David E. Stone
Unanticipated Despair (Despite Prior Naive Optimism)
January 10 - February 7, 2009
Artist's Reception: January 10, 2009, 6-9pm
David E Stone is a conceptual artist based in Los Angeles who has been active in the visual arts in California for more than thirty years as an artist, gallerist, and curator. Stone’s artistic practice is driven by his fascination with how reality can be perceived, both intellectually and physically. Using materials as diverse as digital prints, paintings, neon sculptures, and installations, Stone’s work ranges from the humorously accessible to the curiously poetic.
Unanticipated Despair (Despite Prior Naïve Optimism) presents large-scale archival digital photographs, a neon sculpture, and an installation of brightly colored broken glass. The exhibition contains numerous photographic images where the objects of the images are being viewed through an intermediate lens of some kind. Car chases are viewed through television screens, a power line is viewed in parallax through the lens of an eyeglass, and a dead butterfly is photographed on the bumper of a car. Some of the photographic images, such as the leavings of an Easter dinner and the aforementioned dead butterfly, serve to evoke feelings of revulsion in the viewer. Thematically, these images serve to challenge whether our perceptions of the world are truly as unmediated and pure as we would believe them to be.

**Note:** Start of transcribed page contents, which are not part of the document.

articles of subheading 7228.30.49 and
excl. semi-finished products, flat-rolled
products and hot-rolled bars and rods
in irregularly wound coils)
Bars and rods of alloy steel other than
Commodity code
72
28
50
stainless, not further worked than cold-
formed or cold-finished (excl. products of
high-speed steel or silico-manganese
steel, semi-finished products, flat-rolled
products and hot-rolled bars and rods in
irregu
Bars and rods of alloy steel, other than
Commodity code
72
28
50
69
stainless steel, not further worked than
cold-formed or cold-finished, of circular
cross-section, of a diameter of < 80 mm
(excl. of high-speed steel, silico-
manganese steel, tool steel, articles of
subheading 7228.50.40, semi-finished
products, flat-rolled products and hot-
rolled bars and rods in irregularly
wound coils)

Unanticipated Despair shows us several different filters that affect our perceptions of the world, such as the media and our feelings, and asks us to look more closely at the process by which we assign meaning to sensory and cultural input. With the neon sculpture that unites the show, Stone declares all perceptions and all meanings transient, and suggests that we would be naïve indeed to believe otherwise.